Na drie kwartier doet de man zijn viool in de koffer, loopt het metrostation uit en neemt een taxi. Ja, een taxi. Vanwege de viool, het is een Stradivarius van 3,5 miljoen. De man is Joshua Bell, een virtuoos musicus, wereldberoemd. Eergisteren stond hij voor een uitverkochte zaal in de Boston Symphony Hall, kaartjes van 120$, de dag daarvoor in The Music Center met uitsluitend sta-plaatsen, om meer publiek toe te kunnen laten. Op 12 januari 2007 om 7.55 uur passeren er 1097 mensen in metrostation L ‘enfant Plaza, Washington DC. Joshua Bell speelt Bach, Chaconne, één van de moeilijkste stukken voor viool. En toch gebeurt er niets.

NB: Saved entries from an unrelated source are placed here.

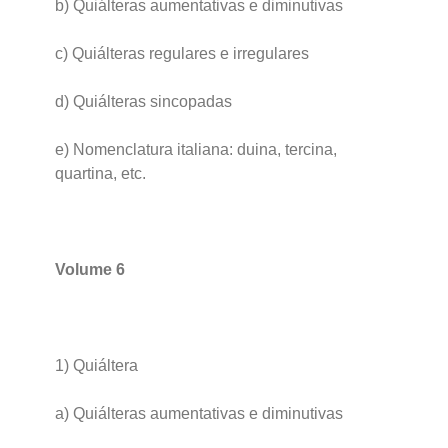
b) Quiálteras aumentativas e diminutivas
c) Quiálteras regulares e irregulares
d) Quiálteras sincopadas
e) Nomenclatura italiana: duina, tercina,
quartina, etc.
Volume 6
1) Quiáltera
a) Quiálteras aumentativas e diminutivas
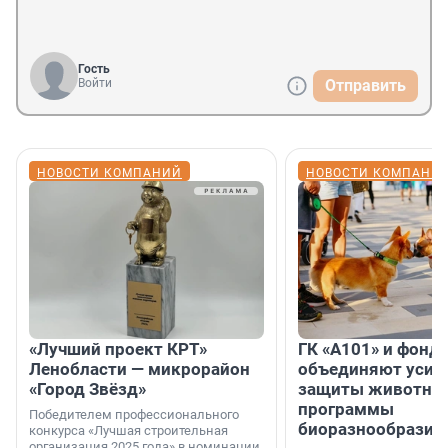
Гость
Войти
Отправить
НОВОСТИ КОМПАНИЙ
НОВОСТИ КОМПАНИ
«Лучший проект КРТ»
ГК «А101» и фонд
Ленобласти — микрорайон
объединяют усил
«Город Звёзд»
защиты животных
программы
Победителем профессионального
биоразнообразия
конкурса «Лучшая строительная
организация 2025 года» в номинации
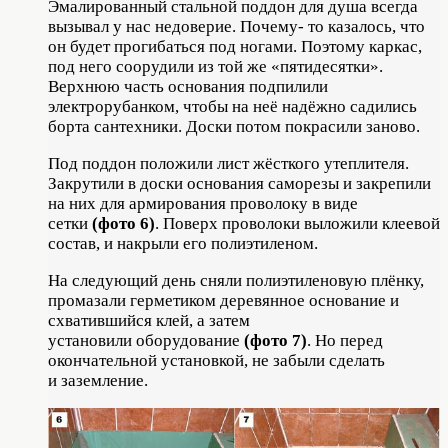
Эмалированный стальной поддон для душа всегда
вызывал у нас недоверие. Почему- то казалось, что
он будет прогибаться под ногами. Поэтому каркас,
под него соорудили из той же «пятидесятки».
Верхнюю часть основания подпилили
электрорубанком, чтобы на неё надёжно садились
борта сантехники. Доски потом покрасили заново.
Под поддон положили лист жёсткого утеплителя.
Закрутили в доски основания саморезы и закрепили
на них для армирования проволоку в виде
сетки
(фото 6)
. Поверх проволоки выложили клеевой
состав, и накрыли его полиэтиленом.
На следующий день сняли полиэтиленовую плёнку,
промазали герметиком деревянное основание и
схватившийся клей, а затем
установили оборудование
(фото 7)
. Но перед
окончательной установкой, не забыли сделать
и заземление.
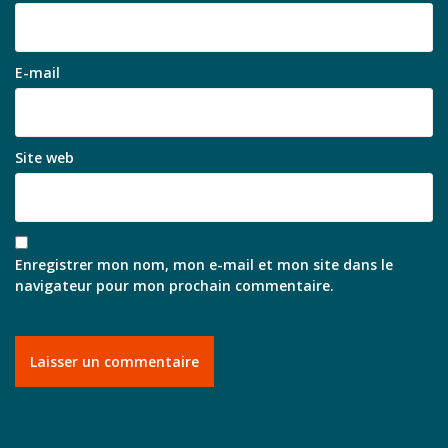
E-mail
Site web
Enregistrer mon nom, mon e-mail et mon site dans le
navigateur pour mon prochain commentaire.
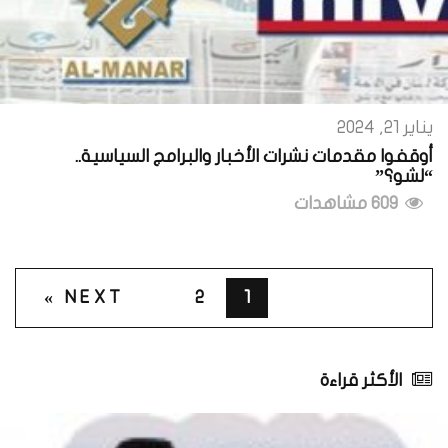
يناير 21, 2024
أوقفوا مقدمات نشرات الأخبار والبرامج السياسية..
“لشو؟”
609 مشاهدات
NEXT »
2
1
الأكثر قراءة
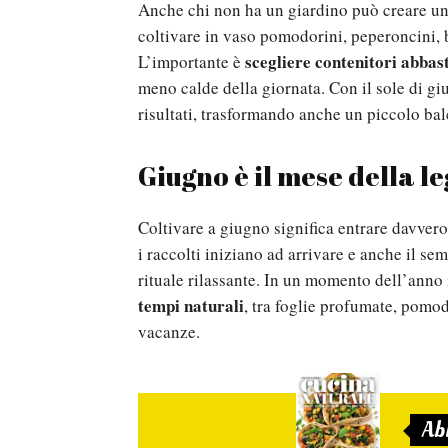
Anche chi non ha un giardino può creare un 
coltivare in vaso pomodorini, peperoncini, ba
scegliere contenitori abbas
L’importante è
meno calde della giornata. Con il sole di g
risultati, trasformando anche un piccolo ba
Giugno è il mese della l
Coltivare a giugno significa entrare davvero
i raccolti iniziano ad arrivare e anche il se
rituale rilassante. In un momento dell’anno i
tempi naturali
, tra foglie profumate, pomod
vacanze.
Ab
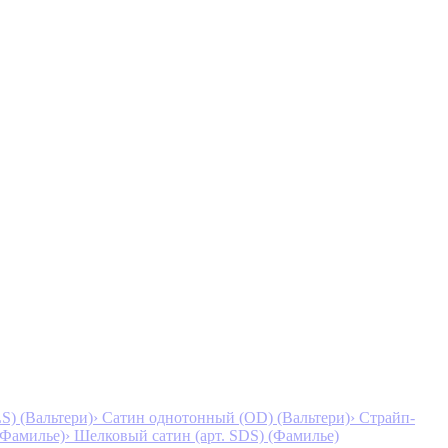
S) (Вальтери)
› Сатин однотонный (OD) (Вальтери)
› Страйп-
 (Фамилье)
› Шелковый сатин (арт. SDS) (Фамилье)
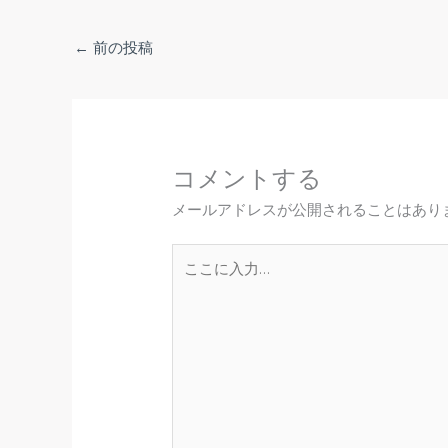
←
前の投稿
コメントする
メールアドレスが公開されることはあり
こ
こ
に
入
力…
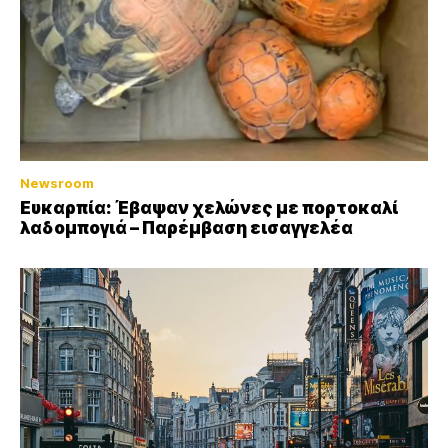
Newsroom
Ευκαρπία: Έβαψαν χελώνες με πορτοκαλί
λαδομπογιά – Παρέμβαση εισαγγελέα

Je moet de deur wel opendoen

Als de Heilige op je deur klopt, moet je wel de deur opendoen. Anders komt God niet binnen, gebeurt er niets. En met de deur opendoen bedoel ik; uit je cocon komen, uit je bubble. Je controle in de vorm van planningen en gedachten loslaten en openstaan voor wat op je toe komt. En ja, dan kom je misschien te laat, mis je die afspraak, heel vervelend. En ja, dan blijk je minder uniek te zijn en meer éen van de velen, soms een tegenvaller, soms een geruststelling.

Loslaten van ego wordt dat ook wel genoemd. Het is een oefening die je in het christendom, jodendom, de islam, het boeddhisme en de mindfulness terugvindt.  Er is veel meer over te zeggen dan ik hier doe. Het is ontregelend, vervelend en beangstigend. En dáar zitten we niet op te wachten. Wie is er niet angstig, onwillig, onwennig om uit zijn comfortzone te raken? Wie zit er niet bij tijd en wijlen gevangen in zijn eigen cocon, in zijn comfortabele, overzichtelijke, begrensde wereld. Wie is niet bang tijd vrij maken voor het onverwachte, voor De Ongehoorde?

Ex-centrisch leven

Het komt er op neer, dat van ons gevraagd wordt om onszelf, ons eigen leven niet meer als het centrum van het heelal te zien, maar een stapje op te schuiven; ex-centrisch te gaan leven, te eren Wie ere toekomt. Dat heet ruimte te maken voor God. Wie zich daarin oefent, merkt dat onverwacht schoonheid en harmonie op je toe komen en troost brengen. Anders dan verwacht en gepland, maar het doet goed. Dan heb je het gevoel: dit is zoals het leven bedoeld is. God ontregelt, ‘Vreest niet’.

Het filmpje van het experiment van Joshua Bell staat op: https://www.youtube.com/watch?v=LZeSZFYCNRw
Dit verhaal is door Koen Holzappfel of Essemie van Dunné een keer tijdens een kerstviering van de Vrije Jeugd Kerk verteld en ik hoorde het weer van mijn kinderen.